Teatro negli Emirati: From the sands to the clouds

Resoconto “Festival Fujairah” – EAU

di Tommaso Chimenti

FUJAIRAH ARTS FESTIVAL: “FROM SANDS TO THE CLOUDS”, TEATRO NEGLI EMIRATI

FUJAIRAH – La foschia è palpabile, netta, spessa e grigia, attaccata a queste piccole montagne rocciose e appuntite dietro la nostra visuale a fare da cornice. E’ l’umidità che la notte sale dal deserto di sabbia e dromedari e che la mattina fatica a defluire e sciogliersi rimanendo aggrappata a queste cime rare a queste latitudini. Gli Emirati Arabi Uniti sono sette e si sono coesi a fine 1971: una storia giovane. Tutti abbiamo sentito parlare di Abu Dhabi, per il circuito della Formula Uno o per la filiale del Louvre, o di Dubai per i grattacieli e il prossimo Expo 2020 (da ottobre ad aprile ’21). Un’esplosione economico-commerciale: fino agli anni ’30 la risorsa erano le perle fino alla scoperta del petrolio negli anni ’60 e questo boom edilizio e finanziario degli ultimi decenni che non accenna a calare. Essere al “Fujairah International Arts Festival” è un’importante occasione per conoscere questa parte d’Asia, le sue tradizioni e la sua voglia di aprirsi pur rimanendo fedele alle proprie origini. Il FIAF è un agglomerato di festival che include la musica, il teatro, le performance, l’arte, ed è alla sua terza edizione (biennale), mentre la parte del “Monodrama” (quella che maggiormente abbiamo seguito) ha dieci anni. Il Festival di Fujairah (20-28 febbraio) si svolge tra l’omonima città, a circa un’ora da Dubai, e la città di Dibba al confine con la punta nord distaccata dell’Oman. Dibba e Fujairah distano più di un’ora d’auto.

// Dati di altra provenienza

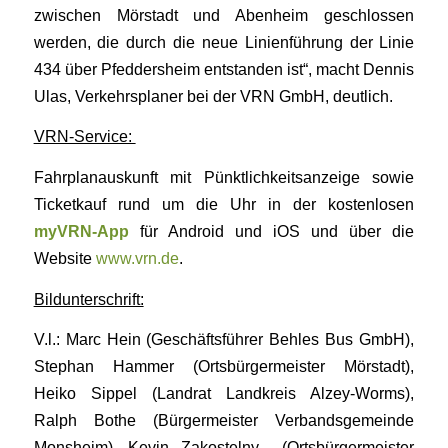
zwischen Mörstadt und Abenheim geschlossen
werden, die durch die neue Linienführung der Linie
434 über Pfeddersheim entstanden ist“, macht Dennis
Ulas, Verkehrsplaner bei der VRN GmbH, deutlich.
VRN-Service:
Fahrplanauskunft mit Pünktlichkeitsanzeige sowie
Ticketkauf rund um die Uhr in der kostenlosen
myVRN-App
für Android und iOS und über die
Website
www.vrn.de
.
Bildunterschrift:
V.l.: Marc Hein (Geschäftsführer Behles Bus GmbH),
Stephan Hammer (Ortsbürgermeister Mörstadt),
Heiko Sippel (Landrat Landkreis Alzey-Worms),
Ralph Bothe (Bürgermeister Verbandsgemeinde
Monsheim), Kevin Zakostelny (Ortsbürgermeister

Le strade sono lingue d’asfalto scorrevoli, piatte e lisce che tagliano la sabbia bianca ai bordi che un leggero vento porta sulla carreggiata. L’aria condizionata è a livelli freezer in ogni spazio al chiuso, palazzi, teatri, macchine. L’Emirato di Fujairah è quello meno popolato (130.000 abitanti) e l’unico dei sette che si affaccia non sul Golfo ma sull’Oceano Indiano. La marea si ritira velocemente e lascia sulla riva jellyfish (un bellissimo termine inglese per chiamare le meduse), razze, infinite conchiglie bianche striate. Senza la disinfestazione delle sei di pomeriggio, effettuata con le piccole macchine da caddy del golf che ingolfano l’aria per cinque minuti (non fa così bene respirare lì nei dintorni in quei momenti), gli insetti e i mosquitos avrebbero la meglio. I gabbiani sono dello stesso colore delle tante cornacchie che incessanti cantano, urlano, comunicano, starnazzano da una palma all’altra. Per raggiungere i luoghi dove si svolgono gli spettacoli lo scenario che ci si apre davanti è contraddittorio: sorte di campi profughi con roulotte o tende e alle loro spalle alberghi a cinque stelle costellati di marmo, imponenti svettano sul mare, ville recintate e negozietti a fianco di terra battuta che principalmente vendono frutta o piatti tipici.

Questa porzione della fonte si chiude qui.